Because the scorer is deterministic, Writing Quality benchmark results have zero variance — the same text always produces the same score. This makes the benchmark ideal for regression testing after model updates.
The 5-Dimension Rubric#
| Dimension | What It Measures | Violations That Hurt It |
|---|---|---|
| Directness | Are claims stated without hedging, filler, or rhetorical padding? | Hedging words, WH-openers, filler phrases, binary contrasts |
| Rhythm | Is the sentence structure varied and natural, not formulaic? | Em-dash overuse, repetitive sentence structures, passive voice patterns |
| Trust | Does the prose read as if written by a knowledgeable expert, not a generic AI? | Generic adjectives, filler phrases, hedging, binary contrasts |
| Authenticity | Is the writing specific and grounded in real detail? | Generic adjectives instead of specific numbers, passive voice obscuring agency |
| Information Density | Is each sentence carrying real informational weight? | Filler phrases, WH-openers, binary contrasts that restate rather than inform |
Overall Score Formula
Pass/Fail Threshold#
A text sample passes when its overall score ≥ 70/100. The benchmark measures pass rate (what fraction of the 50 prompts score above threshold) and accuracy against ground truth (what fraction of intentionally-bad samples correctly score below threshold AND what fraction of clean controls correctly score above threshold).
What 70 Means
Benchmark Metrics#
| Metric | Definition | Range |
|---|---|---|
| Pass Rate | Fraction of the 50 prompts that score ≥ 70. Primary leaderboard metric. | 0–100% |
| Average Overall Score | Mean overall score across all 50 prompts. | 0–100 |
| Average Directness | Mean directness score across all 50 prompts. | 0–100 |
| Average Rhythm | Mean rhythm score across all 50 prompts. | 0–100 |
| Average Trust | Mean trust score across all 50 prompts. | 0–100 |
| Average Authenticity | Mean authenticity score across all 50 prompts. | 0–100 |
| Average Density | Mean information density score across all 50 prompts. | 0–100 |
| Average Violations | Mean violation count per prompt. | Count |
| Trend | Direction of change vs prior runs: IMPROVING, STABLE, or DECLINING. | Categorical |
Learning Signals#
When a prompt fails (overall score < 70), the benchmark emits a BenchmarkLearningSignalwith benchmarkType = WRITING_QUALITY and failureType set to the violation category that caused the failure.
The nightly learning loop reads these signals and adds new StopSlopPattern records for failure types that are not already in the library.
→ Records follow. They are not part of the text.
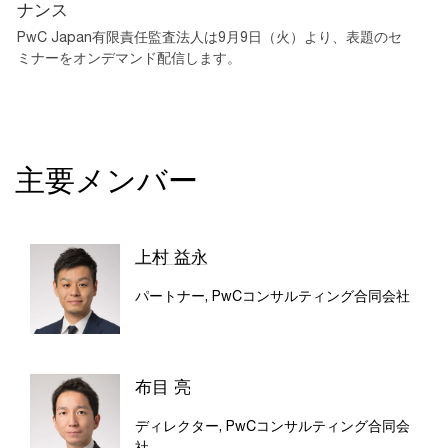
ナンス
PwC Japan有限責任監査法人は9月9日（火）より、表題のセ
ミナーをオンデマンド配信します。
主要メンバー
上村 益永
パートナー, PwCコンサルティング合同会社
布目 亮
ディレクター, PwCコンサルティング合同会
社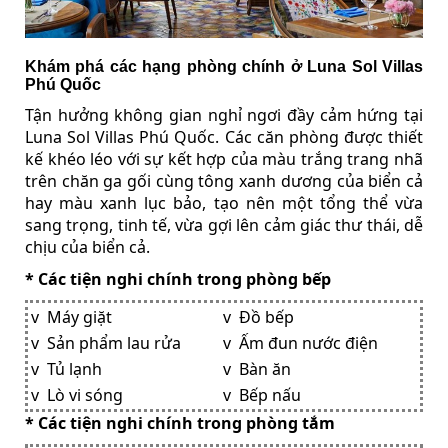
Khám phá các hạng phòng chính ở Luna Sol Villas
Phú Quốc
Tận hưởng không gian nghỉ ngơi đầy cảm hứng tại
Luna Sol Villas Phú Quốc. Các căn phòng được thiết
kế khéo léo với sự kết hợp của màu trắng trang nhã
trên chăn ga gối cùng tông xanh dương của biển cả
hay màu xanh lục bảo, tạo nên một tổng thể vừa
sang trọng, tinh tế, vừa gợi lên cảm giác thư thái, dễ
chịu của biển cả.
* Các tiện nghi chính trong phòng bếp
v Máy giặt
v Đồ bếp
v Sản phẩm lau rửa
v Ấm đun nước điện
v Tủ lạnh
v Bàn ăn
v Lò vi sóng
v Bếp nấu
* Các tiện nghi chính trong phòng tắm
This expands the stop-slop detection vocabulary over time, improving detection of emerging AI writing patterns.
Reading the Results#
Interpreting Writing Quality Scores
- Pass Rate > 80%: Model consistently writes clean, direct prose. Low editing overhead for report delivery.
- Pass Rate 60–80%: Mixed. Analyst-style prompts may pass; research summaries may need review.
- Pass Rate < 60%: High editing overhead. Model produces significant AI-slop patterns in output.
- Check the radar chart on the benchmark page to see which dimension is dragging the score down.
- High Trust + Low Directness: Model sounds knowledgeable but hedges too much. Reduce temperature or prompt more directly.
- Low Authenticity: Model uses generic adjectives instead of specific data. Prompt for numerical specificity.